The question is not the result of idle speculation. I am not a philosopher, even though I sometimes wonder if my true love was that guy who thought I knew a lot about Nietzsche when I did not twenty years ago.  Of course I am not calling the demanding, even gruelling academic discipline of philosophy “idle speculation”. I have tried to read Thus Spoke Zarathustra a number of times since that first bunch of actual roses on Valentine’s Day, but have not managed, to this day, to live up to the expectations I created by randomly quoting cool-sounding adages. I think you know what I mean.

Anyway. I honestly believe that we get smarter as we get older. This is, of course, assuming that we were smart to start off with. Without some initial smarts, this theory is just a theory.

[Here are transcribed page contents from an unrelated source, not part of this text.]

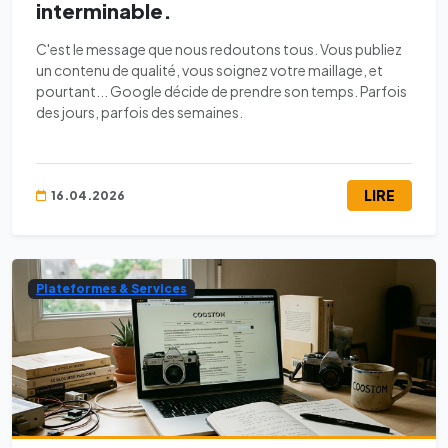
interminable.
C'est le message que nous redoutons tous. Vous publiez
un contenu de qualité, vous soignez votre maillage, et
pourtant... Google décide de prendre son temps. Parfois
des jours, parfois des semaines.
LIRE
16.04.2026
Plateformes & Services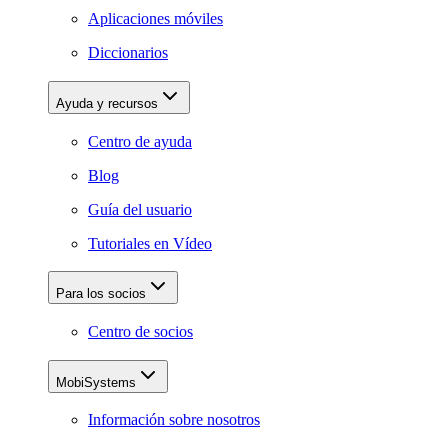
Aplicaciones móviles
Diccionarios
Ayuda y recursos
Centro de ayuda
Blog
Guía del usuario
Tutoriales en Vídeo
Para los socios
Centro de socios
MobiSystems
Información sobre nosotros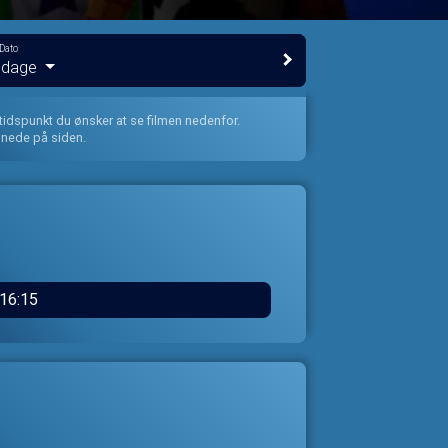
Dato
e dage
 tidspunkt du ønsker at se filmen nedenfor.
 nede på siden.
16:15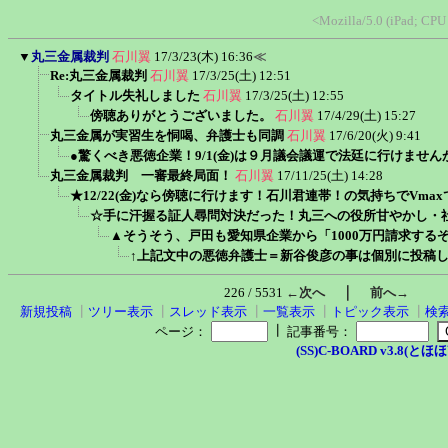
<Mozilla/5.0 (iPad; CP
▼
丸三金属裁判
石川翼
17/3/23(木) 16:36
≪
Re:丸三金属裁判
石川翼
17/3/25(土) 12:51
タイトル失礼しました
石川翼
17/3/25(土) 12:55
傍聴ありがとうございました。
石川翼
17/4/29(土) 15:27
丸三金属が実習生を恫喝、弁護士も同調
石川翼
17/6/20(火) 9:41
●驚くべき悪徳企業！9/1(金)は９月議会議運で法廷に行けませ
丸三金属裁判 一審最終局面！
石川翼
17/11/25(土) 14:28
★12/22(金)なら傍聴に行けます！石川君連帯！の気持ちでVma
☆手に汗握る証人尋問対決だった！丸三への役所甘やかし・
▲そうそう、戸田も愛知県企業から「1000万円請求する
↑上記文中の悪徳弁護士＝新谷俊彦の事は個別に投稿
｜
226 / 5531
←次へ
前へ→
新規投稿
┃
ツリー表示
┃
スレッド表示
┃
一覧表示
┃
トピック表示
┃
検
┃
ページ：
記事番号：
(SS)C-BOARD v3.8(とほほ改v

When I think of myself at seventeen I don’t feel a great fondness for a braver, more innocent and more energetic version of myself. There are glimpses of the bull-headed naiveté that made it possible for a small-town girl to make a 30-minute fiction film in a big city when she knew virtually nobody, but just thought it was possible to do so. There is no nostalgia in the act of looking back, only small moments of horror. It’s no sentimental journey, no sir, just trip to Cringeville: the details are too harrowing to go into here.

But I should not be so hard on myself, or in fact, young people in general. I turned out OK, you can take me anywhere, for sure, and just because I could read and write full sentences in two languages by the time I finished school, it does not make me better than the average high school graduate in a post-apartheid South Africa.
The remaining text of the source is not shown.